するとジョーカは瞼を開けて今の状況を見て赤面していた。
「おはよ…」
「おはよう」
……。
……。
「ご、ごめんね。寝苦しかったでしょ」
しかし、一向に離れる気配なし。
「いや、ついさっき抱きつかれたから寝苦しくはなかったかな。『うーくんモフモフ』って言ってたぞ」
「そっか…えへへ。 えっ! 寝言言ってたん??」
「ん。言ってた」
ニコニコしていたジョーカが一気に赤面した。
「理稀くんにだけ言うけどうーくんってのはわたしが大切にしているぬいぐるみなの。いつも一緒に寝ているから寂しくて…あはは」
なるほど。夢の中ではうーくんをモフモフしてたけど現実は俺と言うわけか…
なんか申し訳なくなった。
「今日で最終日だから今夜から会えるじゃん」
「そうなんだけどね。けど、この旅行が終わるのも寂しいから複雑だよ…」
ま、旅行ってそんなもんだよな。
それから起床して洗面台に向かうと化粧をしている月羽に遭遇した。
「おはよー。月羽化粧しているのか」
「わっ。お、おはよー。ま、まぁね。最小限にしているけどねー」
「なるほどね。あまり濃くない方がいいと思うぞ」
「しないわ。ヨシくんのお姉さんとは違うからね」
「ハハッ、あの人化粧濃いからね」
そんな会話をしながら俺は月羽の隣で歯を磨こうとすると歯磨き粉が無いことに気づいた。
「月羽ー。歯磨き粉余ってたら分けてほしいんだけど」
そう言うと月羽は驚いて化粧水を落としかけたので慌ててキャッチ。
「大丈夫か?」
「ご、ごめんね。ちょっと手が滑って」
化粧水を渡すとポーチを漁って歯磨き粉を取り出してきた。
「あと一回分はいけると思う。 押し出すからヨシくん歯ブラシ準備して」
「了解。よろしく」
月羽は両手で唸りながら必死にチューブから絞り出そうとしているが出てこない。
これは逆の方が良いと思ったので俺がチューブを持って月羽が歯ブラシを持つことにした。

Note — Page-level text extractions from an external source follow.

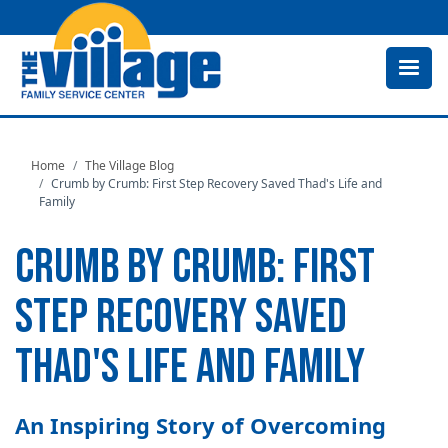
Skip
to
main
content
Home
The Village Blog
Crumb by Crumb: First Step Recovery Saved Thad's Life and
Family
CRUMB BY CRUMB: FIRST
STEP RECOVERY SAVED
THAD'S LIFE AND FAMILY
An Inspiring Story of Overcoming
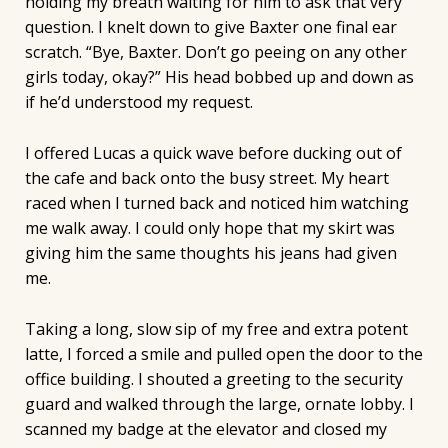
holding my breath waiting for him to ask that very
question. I knelt down to give Baxter one final ear
scratch. “Bye, Baxter. Don’t go peeing on any other
girls today, okay?” His head bobbed up and down as
if he’d understood my request.
I offered Lucas a quick wave before ducking out of
the cafe and back onto the busy street. My heart
raced when I turned back and noticed him watching
me walk away. I could only hope that my skirt was
giving him the same thoughts his jeans had given
me.
Taking a long, slow sip of my free and extra potent
latte, I forced a smile and pulled open the door to the
office building. I shouted a greeting to the security
guard and walked through the large, ornate lobby. I
scanned my badge at the elevator and closed my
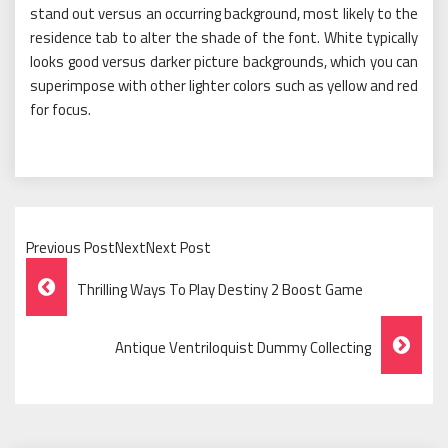
stand out versus an occurring background, most likely to the
residence tab to alter the shade of the font. White typically
looks good versus darker picture backgrounds, which you can
superimpose with other lighter colors such as yellow and red
for focus.
Previous PostNextNext Post
Post
Thrilling Ways To Play Destiny 2 Boost Game
Navigation
Antique Ventriloquist Dummy Collecting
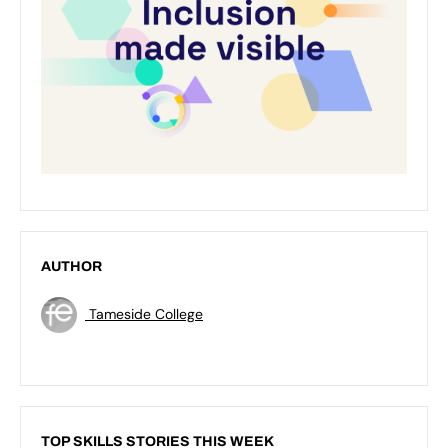
AUTHOR
Tameside College
TOP SKILLS STORIES THIS WEEK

それから力一杯絞り出した結果ブラシ一帯が覆われるぐらい歯磨き粉を出すことに成功したが思いもよらぬ出来事が。
俺の歯ブラシを月羽がパクッと咥えてしまった。
「……え?」
「ん?……あっ!!」
咥えた瞬間気づいたらしく歯ブラシを口から出した。
「ご、ごめーーーん。癖でそのまま咥えちゃった。折角2人で出した歯磨き粉を……しかも、あたし歯磨き終わってるし」
誰にでもミスはあるし仕方ない。
これが姉さんだったら説教だったけど月羽はそういうことをする人じゃない。
「いいよ。その歯ブラシちょうだい」
月羽は首を傾げて渡してくれた。
その渡された歯ブラシで歯磨きするべく口の中に突っ込む。
「わっ! ちょちょ…なにしてんのよ!」
「何って…歯磨きだよ?」
「そうじゃないわよ!! あたしの口の中に入った歯ブラシを躊躇なくヨシくんの口に入れるなんて……」
オロオロしたり怒ったり…見てて面白い。
「これしか歯磨き粉ないし?」
歯磨き粉無しはキツイ…。
「そ、そうだけどさぁ…一回洗ったりしなさいよー」
「いや。洗ったら歯磨き粉落ちちゃうよ?」
2人の努力の結晶(笑)が台無しになる。
「あ、そうか。で、でもそのまま使うのは禁止!」
「禁止と言われてももうこれで全体磨いちゃってるし…」
そう言うと芯を抜かれたようにヒョロヒョロと洗面所にある椅子に座った。
「いわゆる間接キスしたからここまで騒いでるんでしょ?」
「か、か、か……」
お、月羽が珍しくバグった。
プシューと頭から湯気を立てるように洗面台に伏せた。
俺は歯磨きを継続中。 ここまで来たら最後まで磨かないとね。
それから像のごとく動かなくなった月羽を少し横に動かして口を濯ぎ洗顔した。
「てか、間接キスで蒸発しそうになってるけど子供の頃1つの飲み物を2人で飲んだりしてたじゃん。 今更騒がなくても…」
するとムクムクっと起き上がった。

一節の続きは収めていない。